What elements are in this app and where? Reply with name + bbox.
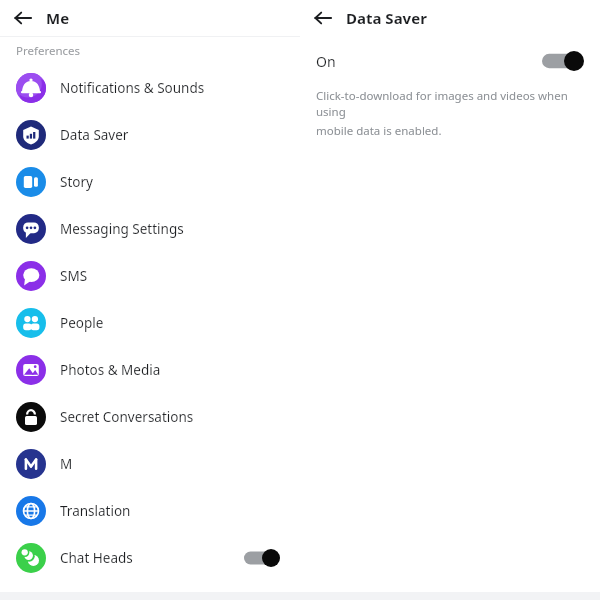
- button[interactable]: Data Saver: [0, 111, 300, 158]
- staticText: Data Saver: [346, 8, 427, 28]
- staticText: Photos & Media: [60, 361, 161, 379]
- staticText: Data Saver: [60, 126, 129, 144]
- staticText: Notifications & Sounds: [60, 79, 205, 97]
- staticText: SMS: [60, 267, 88, 285]
- staticText: Me: [46, 8, 70, 28]
- button[interactable]: Back: [306, 1, 340, 35]
- button[interactable]: Messaging Settings: [0, 205, 300, 252]
- staticText: mobile data is enabled.: [316, 123, 442, 139]
- staticText: Story: [60, 173, 93, 191]
- staticText: Chat Heads: [60, 549, 133, 567]
- button[interactable]: On: [300, 44, 600, 78]
- button[interactable]: Notifications & Sounds: [0, 64, 300, 111]
- staticText: People: [60, 314, 104, 332]
- staticText: Translation: [60, 502, 131, 520]
- button[interactable]: SMS: [0, 252, 300, 299]
- staticText: Messaging Settings: [60, 220, 184, 238]
- staticText: Secret Conversations: [60, 408, 194, 426]
- button[interactable]: Story: [0, 158, 300, 205]
- staticText: On: [316, 52, 336, 71]
- button[interactable]: Photos & Media: [0, 346, 300, 393]
- staticText: M: [60, 455, 73, 473]
- button[interactable]: Toggle: [244, 549, 280, 567]
- button[interactable]: Toggle: [542, 51, 584, 71]
- button[interactable]: Translation: [0, 487, 300, 534]
- button[interactable]: M: [0, 440, 300, 487]
- button[interactable]: Back: [6, 1, 40, 35]
- button[interactable]: Secret Conversations: [0, 393, 300, 440]
- staticText: Click-to-download for images and videos …: [316, 88, 576, 120]
- button[interactable]: Chat Heads: [0, 534, 300, 581]
- staticText: Preferences: [16, 43, 81, 59]
- button[interactable]: People: [0, 299, 300, 346]
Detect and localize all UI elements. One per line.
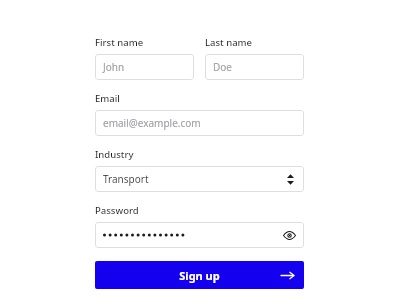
staticText: Sign up [179,268,220,283]
button[interactable]: Sign up [95,261,304,289]
staticText: Industry [95,148,134,161]
other: Select industry [283,172,297,186]
button[interactable]: Show password [281,227,297,243]
staticText: First name [95,36,144,49]
staticText: Email [95,92,120,105]
button[interactable]: Doe [205,54,304,80]
staticText: Last name [205,36,253,49]
staticText: Doe [213,60,232,74]
button[interactable]: Show password [95,222,304,248]
button[interactable]: email@example.com [95,110,304,136]
staticText: Transport [103,172,149,186]
button[interactable]: Transport [95,166,304,192]
staticText: email@example.com [103,116,201,130]
staticText: Password [95,204,139,217]
button[interactable]: John [95,54,194,80]
staticText: John [103,60,125,74]
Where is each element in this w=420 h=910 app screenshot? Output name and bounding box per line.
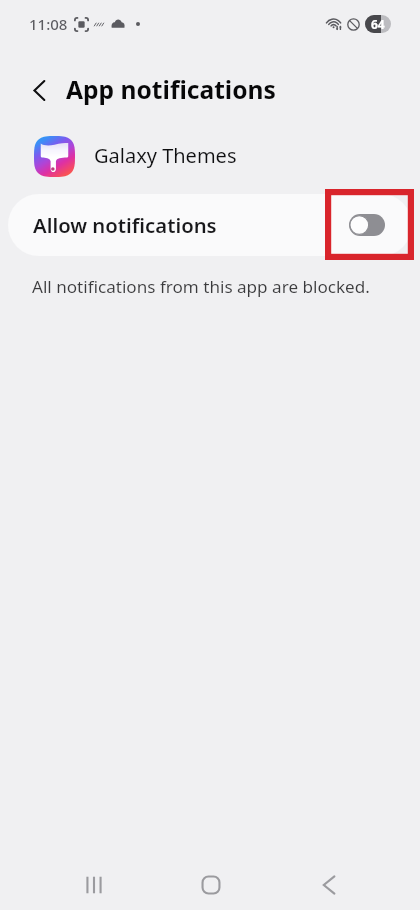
button[interactable]: Allow notifications — [8, 194, 412, 256]
staticText: 11:08 — [29, 14, 68, 34]
staticText: 64 — [371, 16, 385, 32]
staticText: App notifications — [66, 73, 276, 107]
button[interactable]: Navigate up — [18, 70, 59, 111]
button[interactable]: Recent apps — [66, 859, 122, 910]
button[interactable]: Back — [301, 859, 357, 910]
button[interactable]: Allow notifications — [349, 214, 385, 236]
staticText: Galaxy Themes — [94, 142, 237, 169]
staticText: Allow notifications — [33, 211, 217, 239]
button[interactable]: Home — [183, 859, 239, 910]
staticText: All notifications from this app are bloc… — [32, 275, 370, 298]
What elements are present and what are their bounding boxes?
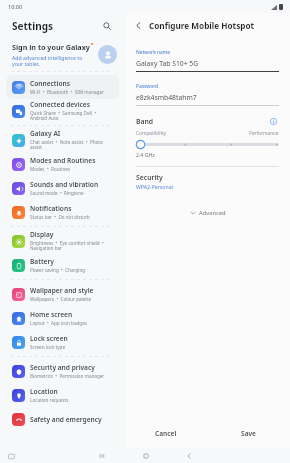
- staticText: Band: [136, 117, 268, 126]
- button[interactable]: Lock screen: [6, 330, 119, 354]
- staticText: Location: [30, 387, 58, 396]
- staticText: Brightness • Eye comfort shield • Naviga…: [30, 240, 115, 252]
- staticText: Galaxy AI: [30, 129, 61, 138]
- staticText: Save: [241, 429, 256, 438]
- staticText: Connected devices: [30, 100, 90, 109]
- button[interactable]: Battery: [6, 253, 119, 277]
- button[interactable]: Galaxy AI: [6, 128, 119, 152]
- staticText: Battery: [30, 257, 54, 266]
- staticText: Configure Mobile Hotspot: [149, 20, 255, 31]
- staticText: Cancel: [155, 429, 177, 438]
- button[interactable]: Home: [139, 449, 152, 462]
- staticText: Quick Share • Samsung DeX • Android Auto: [30, 110, 115, 122]
- button[interactable]: Sounds and vibration: [6, 176, 119, 200]
- staticText: Screen lock type: [30, 344, 65, 350]
- staticText: Performance: [249, 130, 279, 137]
- staticText: Display: [30, 230, 54, 239]
- button[interactable]: Display: [6, 229, 119, 253]
- staticText: Status bar • Do not disturb: [30, 214, 90, 220]
- staticText: WPA2-Personal: [136, 183, 173, 190]
- button[interactable]: Security: [136, 173, 279, 190]
- staticText: Modes and Routines: [30, 156, 96, 165]
- button[interactable]: Save: [207, 422, 290, 444]
- staticText: Galaxy Tab S10+ 5G: [136, 59, 199, 68]
- button[interactable]: Back: [182, 449, 195, 462]
- staticText: 10:00: [8, 3, 23, 10]
- button[interactable]: Connections: [6, 75, 119, 99]
- button[interactable]: Band information: [268, 116, 279, 127]
- staticText: Connections: [30, 79, 70, 88]
- button[interactable]: Location: [6, 383, 119, 407]
- staticText: Add advanced intelligence to your tablet…: [12, 54, 94, 68]
- staticText: Password: [136, 83, 159, 90]
- staticText: Notifications: [30, 204, 72, 213]
- staticText: Sign in to your Galaxy: [12, 42, 90, 52]
- staticText: Advanced: [199, 209, 226, 217]
- staticText: Wallpaper and style: [30, 286, 94, 295]
- button[interactable]: Galaxy Tab S10+ 5G: [136, 59, 279, 72]
- button[interactable]: Home screen: [6, 306, 119, 330]
- button[interactable]: Security and privacy: [6, 359, 119, 383]
- staticText: 2.4 GHz: [136, 151, 155, 158]
- button[interactable]: Recents: [95, 449, 108, 462]
- staticText: Compatibility: [136, 130, 166, 137]
- button[interactable]: Cancel: [125, 422, 207, 444]
- staticText: Modes • Routines: [30, 166, 71, 172]
- staticText: e8zk4smb48tahm7: [136, 93, 197, 102]
- button[interactable]: Safety and emergency: [6, 407, 119, 431]
- button[interactable]: Keyboard: [6, 451, 16, 461]
- staticText: Biometrics • Permission manager: [30, 373, 105, 379]
- staticText: Network name: [136, 49, 171, 56]
- button[interactable]: Modes and Routines: [6, 152, 119, 176]
- staticText: Power saving • Charging: [30, 267, 86, 273]
- button[interactable]: Wallpaper and style: [6, 282, 119, 306]
- button[interactable]: Notifications: [6, 200, 119, 224]
- button[interactable]: Advanced: [125, 206, 290, 220]
- staticText: Lock screen: [30, 334, 68, 343]
- button[interactable]: Band slider: [136, 140, 279, 149]
- staticText: Layout • App icon badges: [30, 320, 87, 326]
- staticText: Sounds and vibration: [30, 180, 99, 189]
- button[interactable]: e8zk4smb48tahm7: [136, 93, 279, 106]
- staticText: Home screen: [30, 310, 73, 319]
- staticText: Sound mode • Ringtone: [30, 190, 84, 196]
- button[interactable]: Sign in to your Galaxy: [0, 38, 125, 71]
- staticText: Settings: [12, 19, 53, 33]
- staticText: Chat assist • Note assist • Photo assist: [30, 139, 115, 151]
- staticText: Security and privacy: [30, 363, 95, 372]
- staticText: Safety and emergency: [30, 415, 102, 424]
- button[interactable]: Search: [99, 18, 115, 34]
- staticText: Security: [136, 173, 163, 182]
- staticText: Location requests: [30, 397, 69, 403]
- button[interactable]: Back: [131, 18, 146, 33]
- staticText: Wi-Fi • Bluetooth • SIM manager: [30, 89, 104, 95]
- button[interactable]: Connected devices: [6, 99, 119, 123]
- staticText: Wallpapers • Colour palette: [30, 296, 92, 302]
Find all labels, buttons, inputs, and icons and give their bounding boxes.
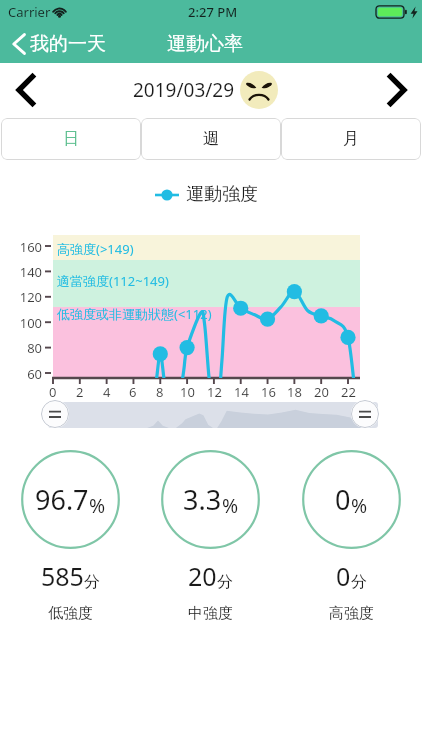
staticText: 中強度 xyxy=(188,604,233,623)
staticText: 14 xyxy=(234,383,249,401)
staticText: 我的一天 xyxy=(30,32,106,56)
staticText: 適當強度(112~149) xyxy=(57,272,169,290)
staticText: 4 xyxy=(103,383,111,401)
button[interactable]: Next day xyxy=(376,70,416,110)
staticText: 96.7 xyxy=(35,481,89,518)
staticText: 160 xyxy=(19,238,42,256)
staticText: 月 xyxy=(343,129,359,149)
staticText: 日 xyxy=(63,129,79,149)
staticText: 高強度(>149) xyxy=(57,240,134,258)
button[interactable]: 0 xyxy=(281,445,422,625)
staticText: 運動強度 xyxy=(186,183,258,206)
staticText: 140 xyxy=(19,263,42,281)
staticText: % xyxy=(351,492,368,518)
staticText: 低強度或非運動狀態(<112) xyxy=(57,305,212,323)
staticText: 2019/03/29 xyxy=(133,77,235,103)
staticText: 運動心率 xyxy=(167,32,243,56)
button[interactable]: 日 xyxy=(1,118,141,160)
button[interactable]: 我的一天 xyxy=(0,27,116,61)
staticText: 585 xyxy=(41,559,84,593)
staticText: % xyxy=(222,492,239,518)
staticText: 20 xyxy=(188,559,217,593)
staticText: 18 xyxy=(287,383,302,401)
button[interactable]: Range handle xyxy=(41,400,69,428)
button[interactable]: 週 xyxy=(141,118,281,160)
staticText: % xyxy=(89,492,106,518)
staticText: 22 xyxy=(341,383,356,401)
staticText: 低強度 xyxy=(48,604,93,623)
staticText: 16 xyxy=(261,383,276,401)
staticText: 0 xyxy=(336,559,351,593)
button[interactable]: Previous day xyxy=(6,70,46,110)
staticText: 週 xyxy=(203,129,219,149)
staticText: 分 xyxy=(84,572,100,592)
staticText: 2:27 PM xyxy=(188,3,238,21)
button[interactable]: 月 xyxy=(281,118,421,160)
staticText: 10 xyxy=(180,383,195,401)
staticText: 8 xyxy=(156,383,164,401)
staticText: 12 xyxy=(207,383,222,401)
button[interactable]: 運動強度 xyxy=(155,183,258,206)
staticText: 100 xyxy=(19,314,42,332)
staticText: Carrier xyxy=(8,3,51,21)
staticText: 120 xyxy=(19,288,42,306)
staticText: 60 xyxy=(27,365,42,383)
button[interactable]: 96.7 xyxy=(0,445,140,625)
button[interactable]: 3.3 xyxy=(140,445,281,625)
staticText: 80 xyxy=(27,339,42,357)
staticText: 0 xyxy=(49,383,57,401)
staticText: 2 xyxy=(76,383,84,401)
staticText: 高強度 xyxy=(329,604,374,623)
staticText: 0 xyxy=(335,481,351,518)
staticText: 20 xyxy=(314,383,329,401)
staticText: 分 xyxy=(217,572,233,592)
staticText: 3.3 xyxy=(183,481,222,518)
staticText: 分 xyxy=(351,572,367,592)
staticText: 6 xyxy=(129,383,137,401)
button[interactable]: Range handle xyxy=(351,400,379,428)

**TASK DESCRIPTION:** Using the material above, find each line that holds "Transport" and copy that line.

**RESULT FOR THIS TASK:**
staticText: Transport [103,172,149,186]
button[interactable]: Transport [95,166,304,192]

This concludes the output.